I have asked similar questions regarding this proof. But now I would like to know if my reformulation (after perseverance and different thinking) is correct.
Prove: An odd integer $n \in \mathbb{N}$ is composite $\iff$ $n$ can be written as $n = x^2 - y^2 s.t. y+1 < x$
Proof: $\leftarrow$
Let $n$ be odd and consider $n= x^2-y^2 s.t. y+1 < x$
We can factor the difference of two squares as: $(x+y)(x-y)$ and we note for $n$ to be composite (not prime) $(x-y) > 1$. Thus we have shown this direction.
$\rightarrow$
Let $n$ be odd an composite. By definition of composite we have $n=ab$ for some odd integers $a$ and $b$. Now, working backwards:
$\dfrac{4ab}{4} = \dfrac{(a^2 + 2b + b^2)}{4} - \dfrac{(a^2-2b +b^2)}{4} = (\dfrac{a+b}{2})^2 - (\dfrac{a-b}{2})^2$. Thus, we shall take $x = \dfrac{a+b}{2}$ and $y =\dfrac{a-b}{2}$. And we have $n = x^2 - y^2$.

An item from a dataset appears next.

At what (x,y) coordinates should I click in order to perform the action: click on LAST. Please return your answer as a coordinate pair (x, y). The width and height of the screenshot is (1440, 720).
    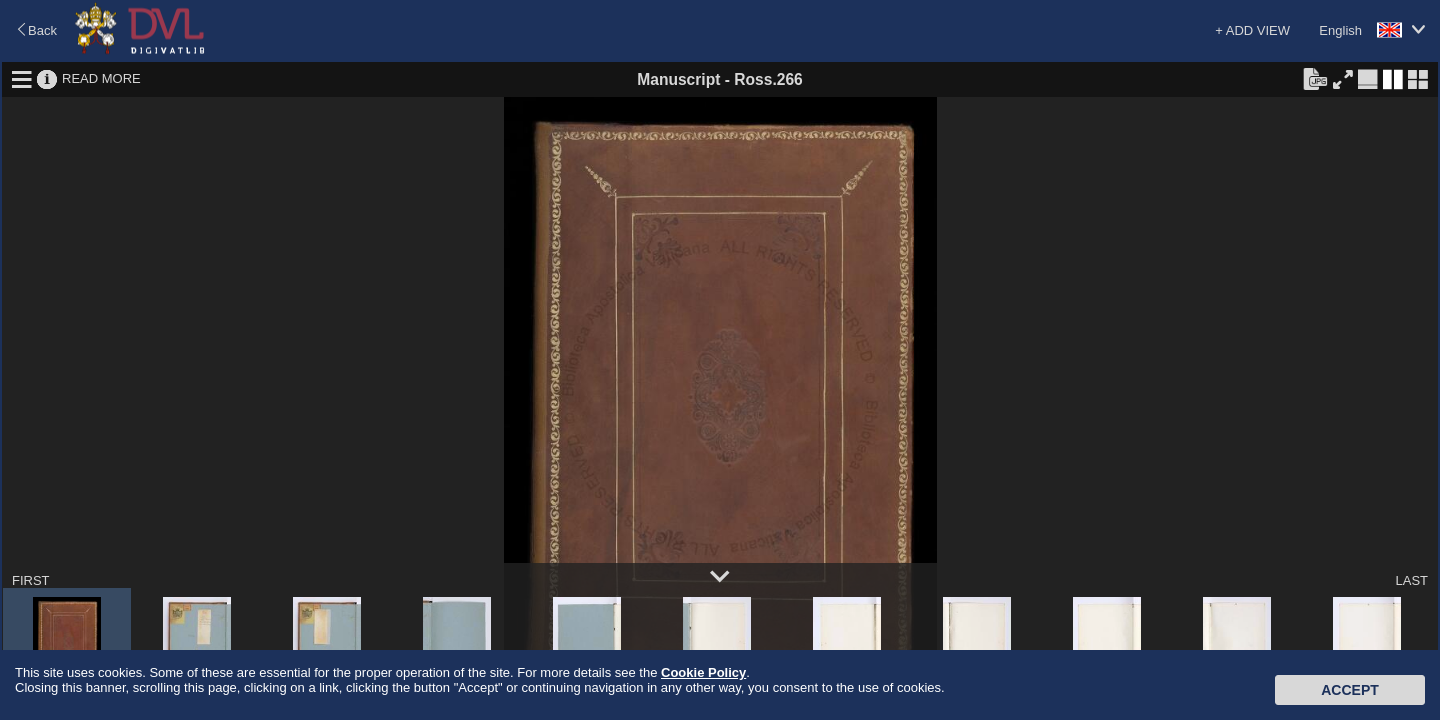
    Looking at the image, I should click on (1411, 580).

How do I get $y+1 < x$ in this direction?
You can't. However, you can show that $y+1<x$, which is what you should have been asking. Here it is, with $y=(a-b)/2, x=(a+b)/2$: $$ \begin{align} y+1 = \frac{a-b}{2}+1&=\frac{a-b+2}{2}<\frac{a+b}{2}\\ &\Longleftrightarrow a-b+2<a+b\\ &\Longleftrightarrow 2<2b \\ &\Longleftrightarrow 1<b \\ \end{align} $$ which you know is true, since if $n=ab$ is composite with $b\le a$ we must have $b>1$. (Note: in your statement we can't just have $a,b$ odd integers.) Other than that, your proof is just fine.